Data shown »
++++
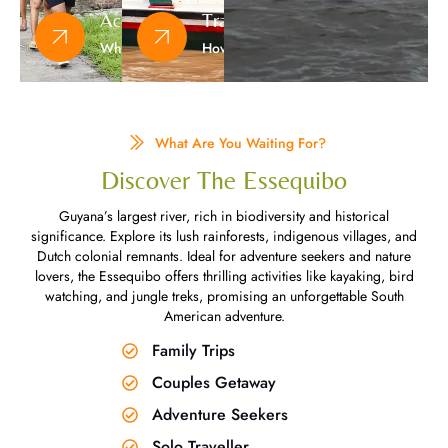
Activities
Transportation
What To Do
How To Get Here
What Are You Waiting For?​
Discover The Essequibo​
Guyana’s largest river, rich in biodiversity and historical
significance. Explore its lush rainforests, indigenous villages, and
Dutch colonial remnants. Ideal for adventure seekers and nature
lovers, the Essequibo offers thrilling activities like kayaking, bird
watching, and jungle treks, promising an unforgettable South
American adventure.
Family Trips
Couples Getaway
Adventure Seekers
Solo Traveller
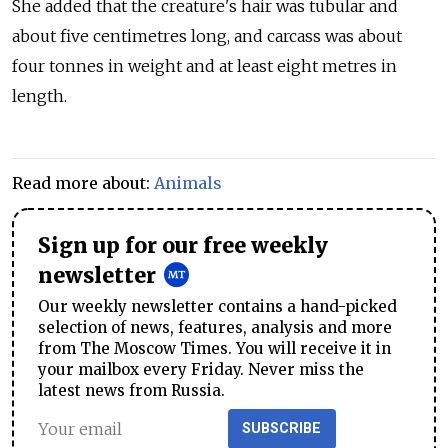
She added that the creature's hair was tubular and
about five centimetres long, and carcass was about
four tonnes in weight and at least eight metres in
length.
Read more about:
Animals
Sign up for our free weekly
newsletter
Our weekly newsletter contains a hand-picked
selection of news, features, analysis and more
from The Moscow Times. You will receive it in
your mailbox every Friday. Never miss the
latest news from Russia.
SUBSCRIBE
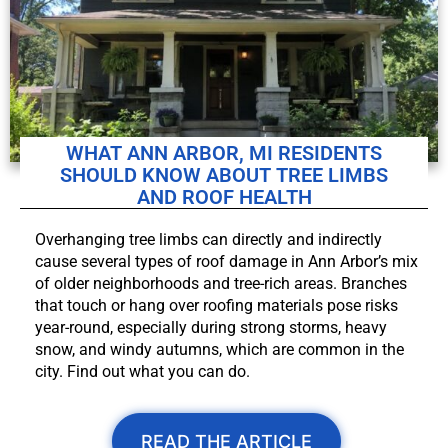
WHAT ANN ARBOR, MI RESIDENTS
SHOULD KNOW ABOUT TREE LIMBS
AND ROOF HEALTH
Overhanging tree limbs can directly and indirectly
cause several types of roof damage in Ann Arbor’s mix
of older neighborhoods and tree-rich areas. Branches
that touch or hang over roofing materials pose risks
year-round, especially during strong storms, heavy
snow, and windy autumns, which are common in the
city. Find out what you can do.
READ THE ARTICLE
++++
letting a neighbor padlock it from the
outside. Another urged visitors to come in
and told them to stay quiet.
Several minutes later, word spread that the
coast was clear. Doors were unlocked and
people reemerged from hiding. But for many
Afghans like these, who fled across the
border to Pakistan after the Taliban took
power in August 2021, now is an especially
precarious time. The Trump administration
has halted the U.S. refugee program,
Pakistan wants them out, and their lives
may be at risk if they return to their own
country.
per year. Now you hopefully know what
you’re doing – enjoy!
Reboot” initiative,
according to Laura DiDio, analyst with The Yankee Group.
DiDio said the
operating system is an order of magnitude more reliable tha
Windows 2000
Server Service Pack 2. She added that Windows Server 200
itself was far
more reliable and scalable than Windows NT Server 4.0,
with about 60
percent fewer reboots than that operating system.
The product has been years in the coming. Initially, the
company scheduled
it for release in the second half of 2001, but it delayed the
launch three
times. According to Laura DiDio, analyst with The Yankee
++++
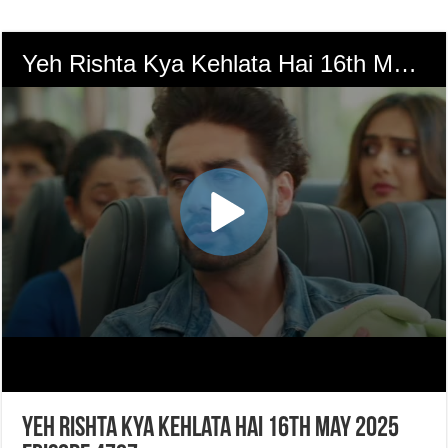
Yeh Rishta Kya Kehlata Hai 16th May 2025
++++
Your goal »
Exactly reproduce the lines above, starting at the one that contains "significance. Explore its" and ending at the one that contains "READ THE ARTICLE", both inclusive; leave the pictures out and add no other lines.

Answer space »
significance. Explore its lush rainforests, indigenous villages, and
Dutch colonial remnants. Ideal for adventure seekers and nature
lovers, the Essequibo offers thrilling activities like kayaking, bird
watching, and jungle treks, promising an unforgettable South
American adventure.
Family Trips
Couples Getaway
Adventure Seekers
Solo Traveller
She added that the creature's hair was tubular and
about five centimetres long, and carcass was about
four tonnes in weight and at least eight metres in
length.
Read more about:
Animals
Sign up for our free weekly
newsletter
Our weekly newsletter contains a hand-picked
selection of news, features, analysis and more
from The Moscow Times. You will receive it in
your mailbox every Friday. Never miss the
latest news from Russia.
SUBSCRIBE
WHAT ANN ARBOR, MI RESIDENTS
SHOULD KNOW ABOUT TREE LIMBS
AND ROOF HEALTH
Overhanging tree limbs can directly and indirectly
cause several types of roof damage in Ann Arbor’s mix
of older neighborhoods and tree-rich areas. Branches
that touch or hang over roofing materials pose risks
year-round, especially during strong storms, heavy
snow, and windy autumns, which are common in the
city. Find out what you can do.
READ THE ARTICLE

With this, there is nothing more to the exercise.